Revoicing provided students with another means of responding to each other appropriately. If a student did not understand a peer’s comment, the most common response was “What?” or “Huh?” most likely voiced in a demeaning tone. I knew this needed to change, especially because my students had pledged to respond to one another respectfully. The revoicing concept was the answer. When revoicing, the listener repeats part or all of the speaker’s words and asks the speaker to say whether the repeated words are correct (Chapin, O’Connor, and Anderson 2003). First, I displayed the definition of revoicing for the students, and we broke down the meaning. Then, I challenged them to use revoicing throughout our math talk, whether in a whole group or as shoulder partners. Students became more successful with revoicing each day, as I strived to model revoicing as often as possible. If a student’s response was unclear, I would rephrase his or her words and ask if that is what was meant. As students responded to each other during math talk, I explicitly asked them to practice revoicing their shoulder partner’s reasoning. When they struggled with mathematics vocabulary, I would revoice their sentence, adding the correct vocabulary, and ask them to repeat the sentence. The more I revoiced my students’ responses, the more comfortable they became with using revoicing. If I overheard a student revoicing someone’s comment, I would praise him or her for using revoicing. After practicing, it became much easier for my students to respond to one another appropriately by rephrasing the speaker’s words while asking for clarification.

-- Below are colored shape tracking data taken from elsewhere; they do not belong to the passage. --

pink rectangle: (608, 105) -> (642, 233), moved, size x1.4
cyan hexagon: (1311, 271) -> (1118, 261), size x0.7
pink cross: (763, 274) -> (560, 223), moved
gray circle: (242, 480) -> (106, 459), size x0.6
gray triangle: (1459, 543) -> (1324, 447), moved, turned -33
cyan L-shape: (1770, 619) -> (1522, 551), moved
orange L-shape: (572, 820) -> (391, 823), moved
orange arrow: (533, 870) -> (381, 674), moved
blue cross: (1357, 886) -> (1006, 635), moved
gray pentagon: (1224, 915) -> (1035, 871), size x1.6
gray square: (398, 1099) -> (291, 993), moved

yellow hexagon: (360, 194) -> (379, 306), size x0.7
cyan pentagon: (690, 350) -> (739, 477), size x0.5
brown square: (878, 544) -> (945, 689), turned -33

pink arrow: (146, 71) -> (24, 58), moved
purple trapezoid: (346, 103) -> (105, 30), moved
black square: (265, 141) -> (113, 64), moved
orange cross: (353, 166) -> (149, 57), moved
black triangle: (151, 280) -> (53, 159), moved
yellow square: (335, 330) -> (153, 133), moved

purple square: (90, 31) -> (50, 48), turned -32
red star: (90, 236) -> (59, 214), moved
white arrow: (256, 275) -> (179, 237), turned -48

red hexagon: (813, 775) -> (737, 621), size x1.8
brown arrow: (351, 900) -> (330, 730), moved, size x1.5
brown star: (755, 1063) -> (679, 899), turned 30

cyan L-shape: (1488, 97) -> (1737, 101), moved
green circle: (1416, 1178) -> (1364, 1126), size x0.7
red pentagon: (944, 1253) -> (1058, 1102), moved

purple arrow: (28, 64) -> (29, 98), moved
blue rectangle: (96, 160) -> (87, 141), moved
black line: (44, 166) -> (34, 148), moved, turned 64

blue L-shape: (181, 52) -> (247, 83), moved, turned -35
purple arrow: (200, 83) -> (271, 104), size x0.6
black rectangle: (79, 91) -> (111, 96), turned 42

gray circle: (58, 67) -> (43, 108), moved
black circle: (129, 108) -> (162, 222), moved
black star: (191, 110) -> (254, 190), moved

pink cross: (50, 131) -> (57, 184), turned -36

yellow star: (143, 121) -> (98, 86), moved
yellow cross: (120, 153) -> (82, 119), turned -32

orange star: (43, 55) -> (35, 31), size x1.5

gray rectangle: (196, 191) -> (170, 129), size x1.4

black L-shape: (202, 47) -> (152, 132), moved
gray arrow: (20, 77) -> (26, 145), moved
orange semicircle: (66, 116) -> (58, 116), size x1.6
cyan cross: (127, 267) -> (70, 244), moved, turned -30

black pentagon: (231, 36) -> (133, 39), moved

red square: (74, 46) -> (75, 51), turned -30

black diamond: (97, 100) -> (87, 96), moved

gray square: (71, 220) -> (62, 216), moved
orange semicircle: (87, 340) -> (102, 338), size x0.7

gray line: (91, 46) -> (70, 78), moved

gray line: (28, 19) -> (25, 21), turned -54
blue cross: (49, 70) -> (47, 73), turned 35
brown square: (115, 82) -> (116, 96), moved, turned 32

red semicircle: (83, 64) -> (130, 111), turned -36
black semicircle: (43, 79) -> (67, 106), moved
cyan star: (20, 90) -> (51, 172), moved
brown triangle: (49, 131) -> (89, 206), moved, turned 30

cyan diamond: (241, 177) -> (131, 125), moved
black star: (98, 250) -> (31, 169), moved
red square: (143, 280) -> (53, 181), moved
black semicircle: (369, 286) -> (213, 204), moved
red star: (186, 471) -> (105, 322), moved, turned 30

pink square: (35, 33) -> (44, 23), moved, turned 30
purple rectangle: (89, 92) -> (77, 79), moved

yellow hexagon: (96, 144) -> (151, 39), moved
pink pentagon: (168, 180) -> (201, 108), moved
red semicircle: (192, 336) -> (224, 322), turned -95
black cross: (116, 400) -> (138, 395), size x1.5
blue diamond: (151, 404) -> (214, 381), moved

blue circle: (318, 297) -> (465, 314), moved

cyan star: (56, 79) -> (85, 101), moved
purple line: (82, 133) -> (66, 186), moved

After reading many articles about fostering math talk in the classroom, I came across an article by Rawding and Wills (2012), who introduced sentences stems as tools that can support students with knowing what to say during mathematics discussions (see fig. 2). I introduced sentence stems by asking my students if they had ever felt unsure about how to start or respond during math talk. Many of them nodded their heads in agreement. Then I introduced the sentence stems, and many of my students sighed in relief. Sentence stems gave my students a guide on how to begin math talk with their partner as well as examples on how to disagree with their peers respectfully and appropriately. As a class, we discussed each sentence stem and completed each sentence with an example from our current unit: “I have a different perspective because area is a flat surface, not filling up a space like a box.” Finally, a copy of the sentence stems was taped to each desk. During math talk, students referred to the sentence stems often, but mostly when they were constructing a viable argument for a peer’s solution.

Explanation versus justification

All during the school year, I prompted my students to justify their reasoning, which they could do. However, if I did not ask them why or how they used the strategy or reached that solution, students would just explain their problem-solving steps. I wanted them to share their reasoning without my prompts, so I taught a minilesson about the difference between explaining and justifying. I prepared a PowerPoint presentation that contained definitions of explaining and justifying with a simple example for each. Explaining was defined as “telling the steps to solving a problem, such as 2 + 2 = 4.” Justifying was “proving how or why the problem was solved a particular way, such as to solve 2 + 2.” I would draw two counters. Then I would draw two more counters. I would count all the counters to get a sum of four. Many audible exclamations of understanding rang through the classroom after this statement.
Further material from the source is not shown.